Someday, Eric and I will meet in person. I hope we can take in a James Bond movie together and then talk about it afterward at a diner that he knows or a Mexican restaurant like El Coyote. We are movie lovers who tell the story of our life through the films that shaped us. I feel like we are old pals because I know his history of hurt and success. Life is not all sunshine and cupcakes, and we all have to grow up. "It's Still Strictly Personal" let's us see how we are doing that. And there were movies...
Monday, February 1, 2021
Top Ten List for My Birthday #10
I have been writing this blog for over ten years now, and I have resisted putting up a list of my favorite films for that whole time. As the Borg say "Resistance is Futile!"
This year I am marking another year in my sixth decade of life. I did several birthday posts in the past and enjoyed them immensely. The last two years my heart has just not been into it. This year however, I am trying to push my way back into normalcy, but I don't have the energy to generate 63 things for a list. So what I am going to do is a ten day countdown of my favorite films.
Every year when I have posted a top ten list, I always point out that it is a combination of quality and subjective enjoyment that creates that list. Those are the guiding principles here as well. I will not claim that these are the ten greatest movies ever made, although I know several of them would be deserving of a spot on such a list. Instead, these are my ten favorite films as it stands at the moment. In a month, I could reconsider or remember something that I have tragically left off the list, but for this moment here is how they rank.
#10 Goldfinger (1964)
There may be bigger James Bond Fans out there than me, but I have yet to meet one in the flesh. Since I was six years old, the idea of 007 has been in my head. The first Bond films I saw were the first four that were made, and that was enough to imprint on me for a lifetime.
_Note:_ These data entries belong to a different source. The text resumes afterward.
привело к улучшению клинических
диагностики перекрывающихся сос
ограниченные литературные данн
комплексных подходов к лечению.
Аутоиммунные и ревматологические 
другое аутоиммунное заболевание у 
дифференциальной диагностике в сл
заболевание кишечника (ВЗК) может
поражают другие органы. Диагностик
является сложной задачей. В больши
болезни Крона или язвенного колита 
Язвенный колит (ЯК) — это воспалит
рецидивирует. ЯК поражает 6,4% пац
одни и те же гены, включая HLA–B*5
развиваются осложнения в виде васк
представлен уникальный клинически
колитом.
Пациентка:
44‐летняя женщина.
Other Bond films may have more spectacular stunts, or complex plots, or may be speaking to our times in some way that is important, but no 007 film has had the power that Goldfinger has had, both on me and the world we live in.
The plot of the movie is pretty simple, James Bond must stop a raid on Fort Knox. The process of discovering the plot and meeting the antagonist tales up the first third of the movie, and it introduces us to some of the most iconic elements of all the James Bond Films. The AstonMartin DB 5 is introduced in this film. The dangerous henchman became a trope as a result of Odd Job as seen in this movie. After the famous line where Bond introduces himself, the one quote that most people can recall from a Bond film is Goldfinger's retort to Bond when asked if he expected 007 to talk, "No Mr. Bond, I expect you to die."
Shirley Eaton sprawled on the bed in gold paint, Shirley Bassey belting out the theme song and Sean Connery at the apex of his time as 007, complete the significance of this film on my list. It is the Bond film I have seen the most, and I think you will discover that most 007 fans see it as the best of the franchise. Who am I to deny this type of acclaim? Why would I want to? Goldfinger is cinematic perfection.